The lead paragraph in a report from the Pittsburgh Post-Gazette on the attempted assassination of Donald Trump confirms what many in the firearms community had been expecting: somehow the blame will be shifted toward the gun.
“Amid days of intense focus on the security failures that allowed a gunman to nearly assassinate Donald Trump, Pennsylvania’s top law enforcement official turned her focus to another key component in the deadly attack: the gun,” the story by reporter Mike Wereschagin began.
Still, the Wall Street Journal noted in the first paragraph of its recent report on the Trump shooting, “Assassination attempts against U.S. presidents have led to major gun laws, but the July 13 shooting at a rally for former President Donald Trump appears unlikely to be a pivotal moment in the divisive U.S. gun debate.”

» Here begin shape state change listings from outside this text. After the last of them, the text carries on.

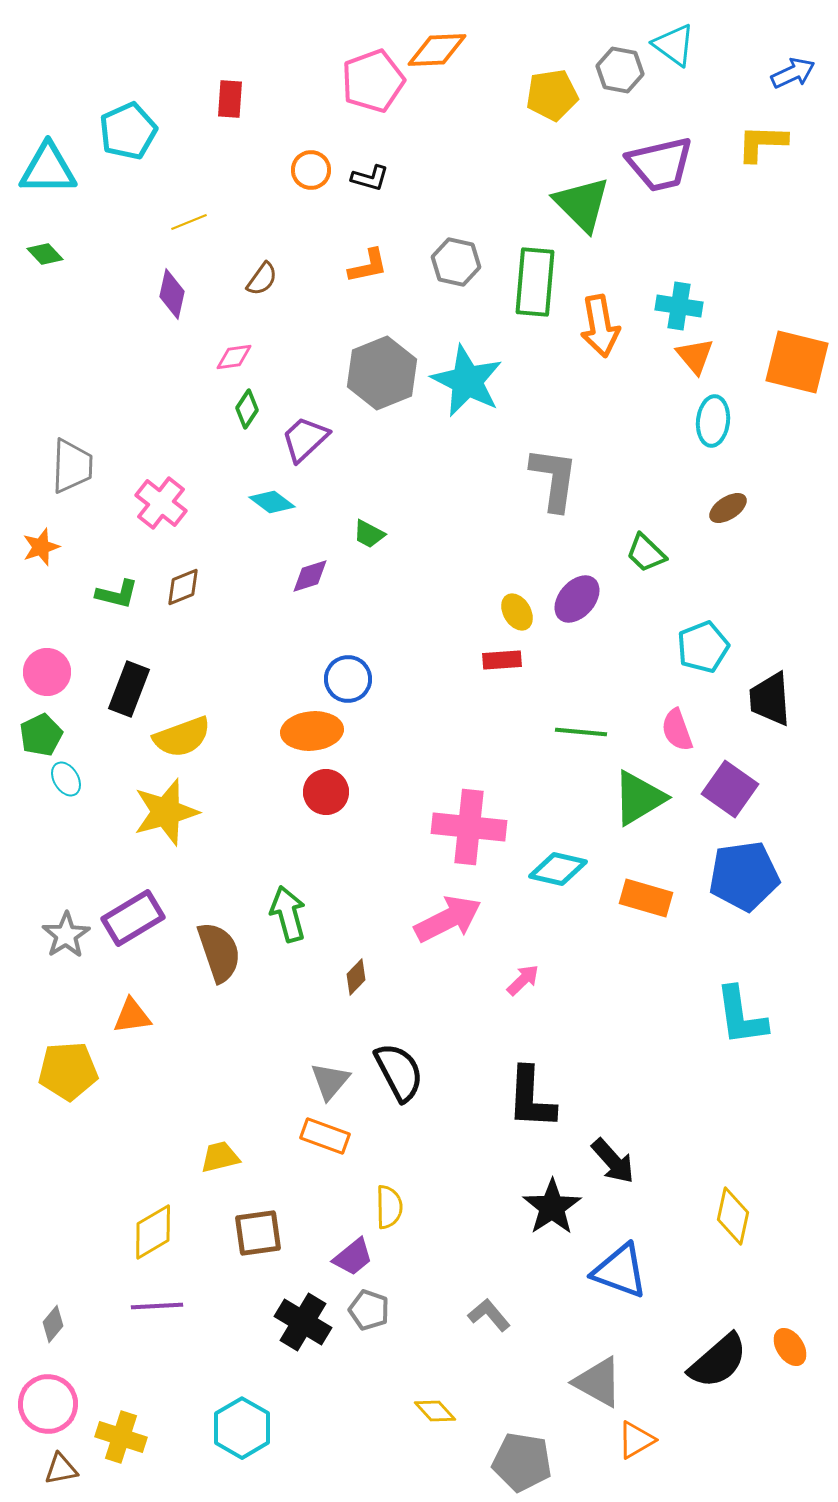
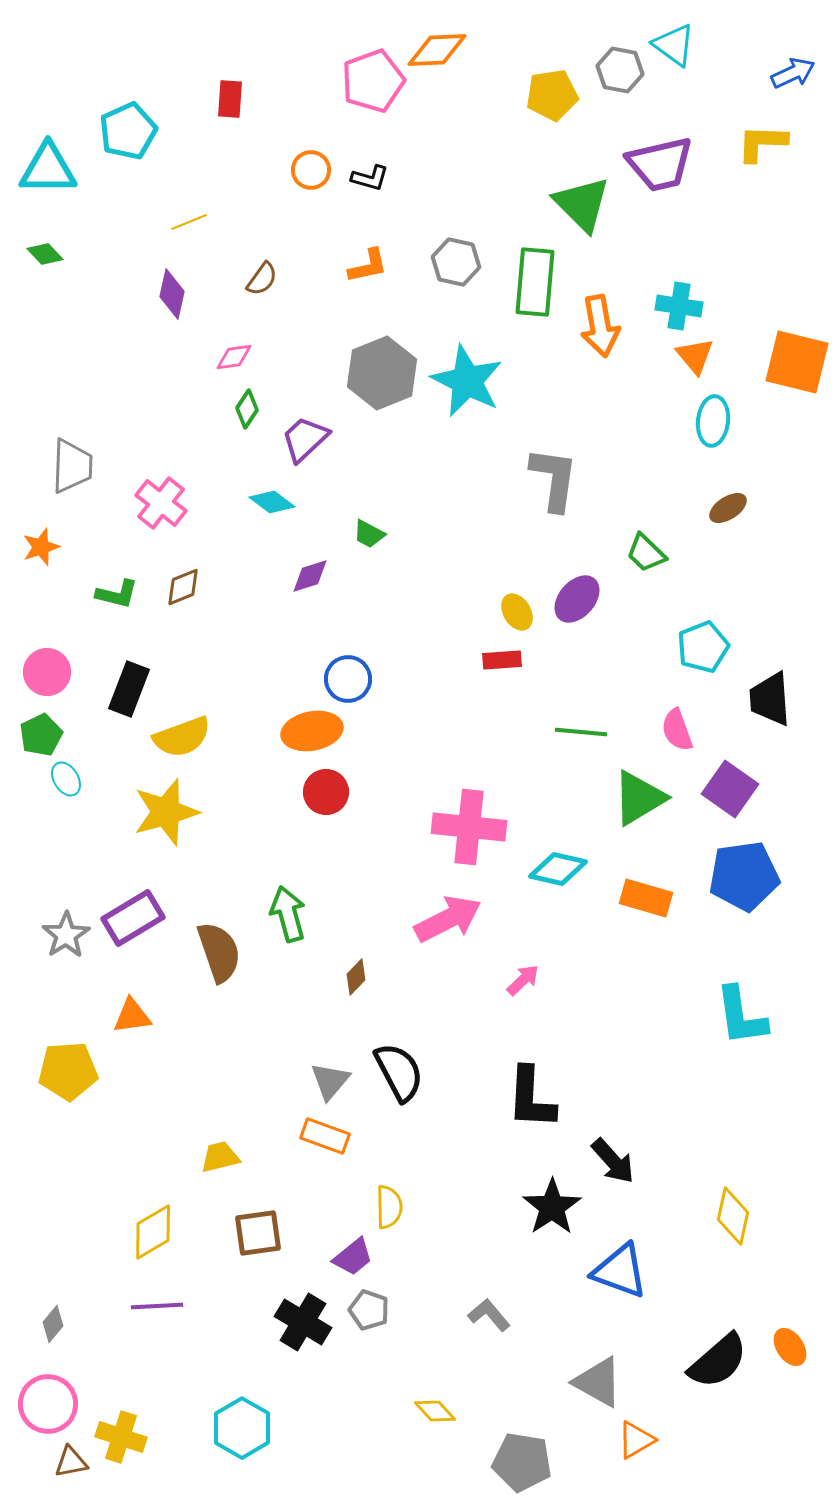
orange ellipse at (312, 731): rotated 6 degrees counterclockwise
brown triangle at (61, 1469): moved 10 px right, 7 px up
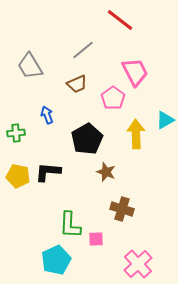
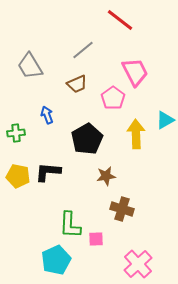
brown star: moved 4 px down; rotated 30 degrees counterclockwise
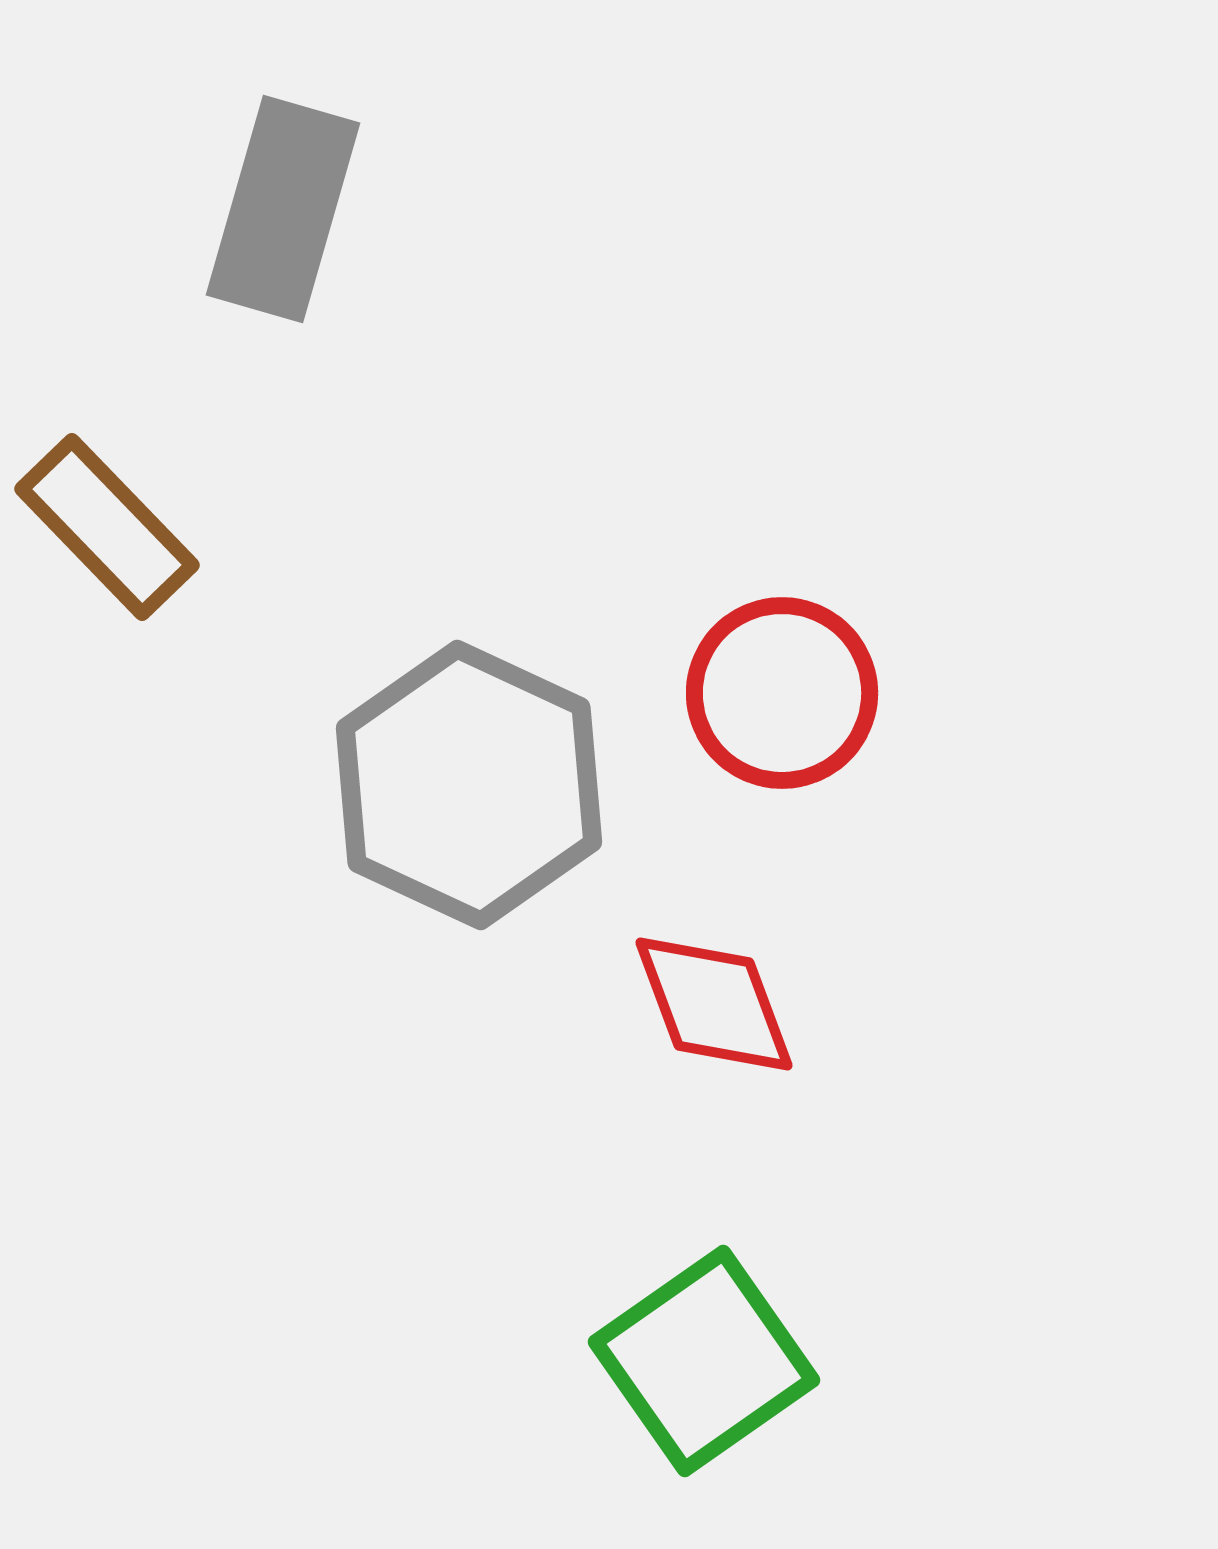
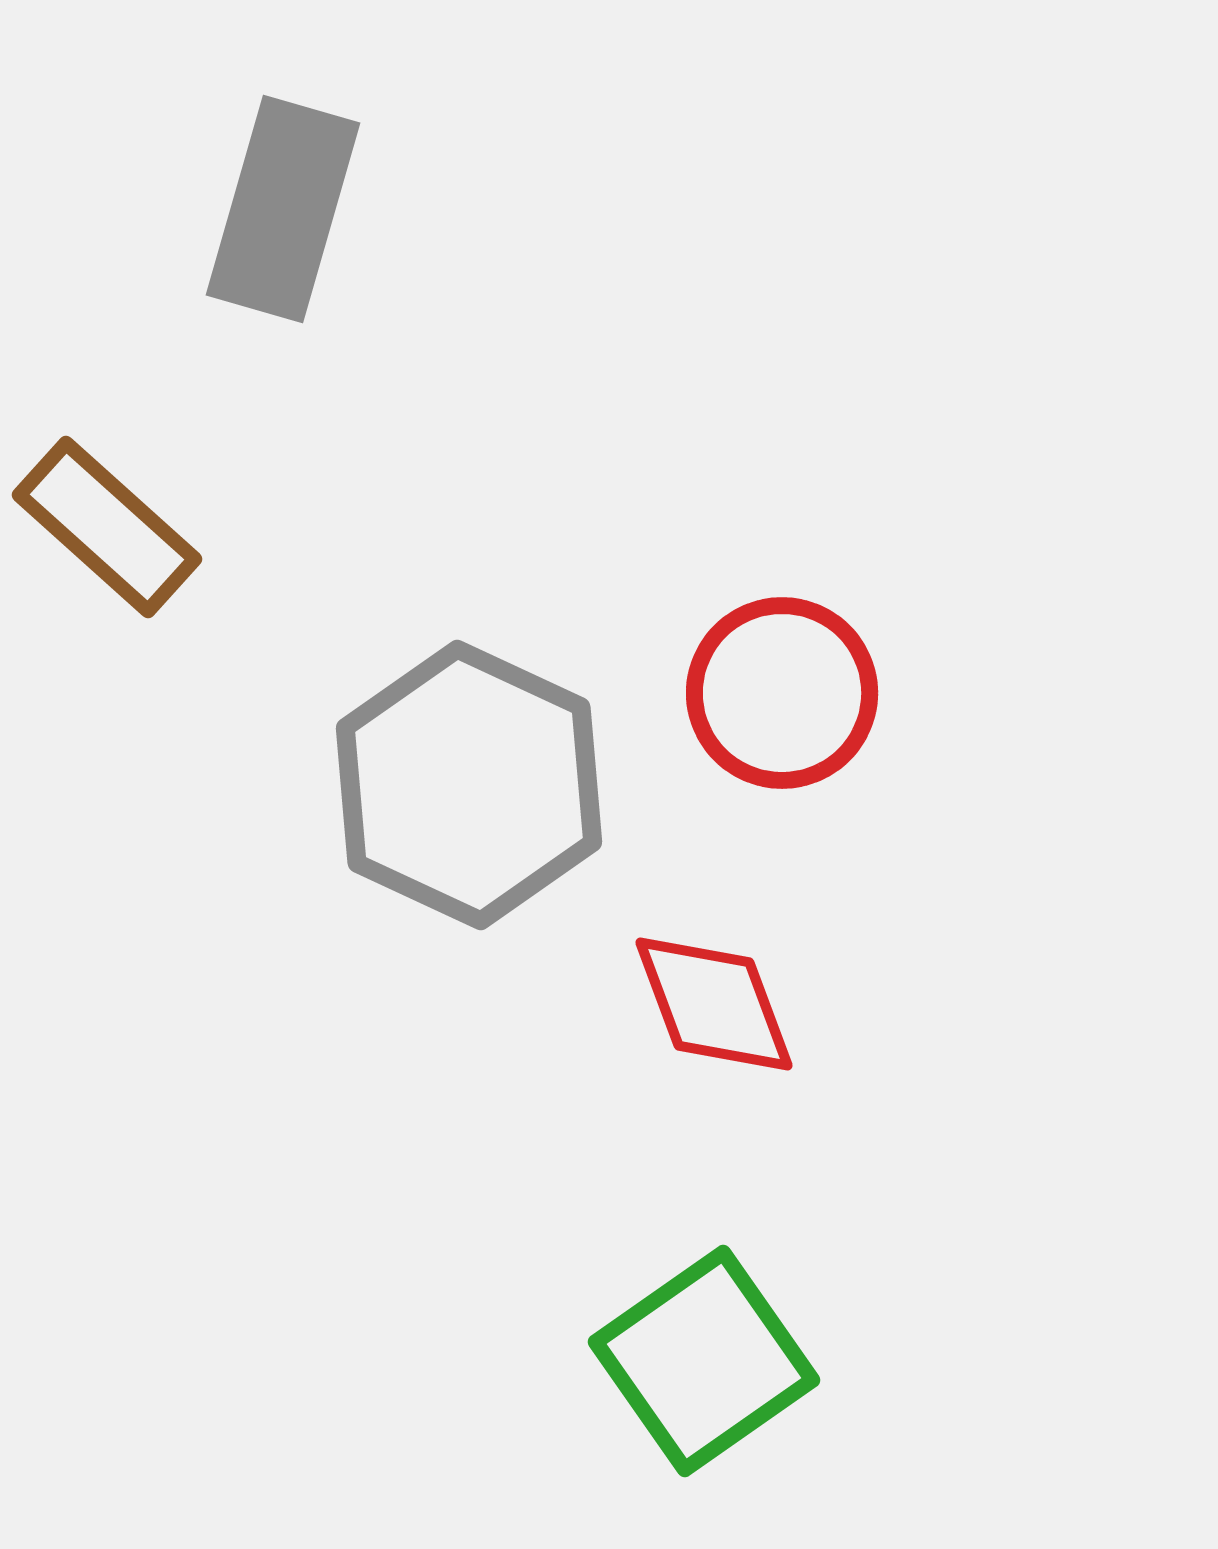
brown rectangle: rotated 4 degrees counterclockwise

Then comes the first line in a report posted by The Guardian, “More than a week after the attempted assassination of Donald Trump with an assault weapon, his political supporters and fellow members of the Republican party have remained silent on the issue of tightening America’s notoriously lax gun control laws.”
There was little doubt among gun owners and Second Amendment activists in the wake of the Butler, Pennsylvania shooting that sooner than later, anti-gunners would seize on the attempted murder to re-vitalize their crusade to ban modern semiautomatic rifles. The AR-15-type rifle happens to be the most popular long gun in the country, with millions of them in private hands. Gun rights activists have long contended that if the guns were actually a problem—and not the malcontents misusing them—it would be on the front page of every newspaper in the country, every day, above the fold.
The Post-Gazette story noted Pennsylvania Attorney General Michelle Henry, a Democrat, has “called on” lawmakers at the state and federal levels to “reinstate a long-expired ban” on semi-auto rifles.
But as Alan Gottlieb, chairman of the Citizens Committee on the Right to Keep and Bear Arms said last week, “It’s not the tool, it’s the evil fool.”
By some estimates, there are more than 20 million privately-owned modern semi-auto rifles in the U.S., and that may be conservative. The rifles are used for all kinds of things, including competition, predator control, varmint hunting, casual target shooting, personal and home defense, as noted in a Reason article published back in 2022.
Author Jacob Sullum wrote, “Two-thirds of the respondents who reported owning AR-15-style rifles said they used them for recreational target shooting, while half mentioned hunting and a third mentioned competitive shooting. Sixty-two percent said they used such rifles for home defense, and 35 percent cited defense outside the home. Yet politicians who want to ban these rifles insist they are good for nothing but mass murder.”
Sullum was writing about a massive research project done by and for Georgetown University political economist William English.
Affixing blame to the firearm has been a strategy among anti-gunners for a long time, critics contend. By doing so, one can demonize firearms in an effort to promote new and stricter gun control laws, while downplaying the human factor in any tragedy. Still it is the human who pulls the trigger. The gun is an inanimate object, a tool in Gottlieb’s words.
It is the “fool” who sets each tragedy in motion, and has history has demonstrated time and again, even without the availability of a firearm, someone bent on mayhem will figure out a way.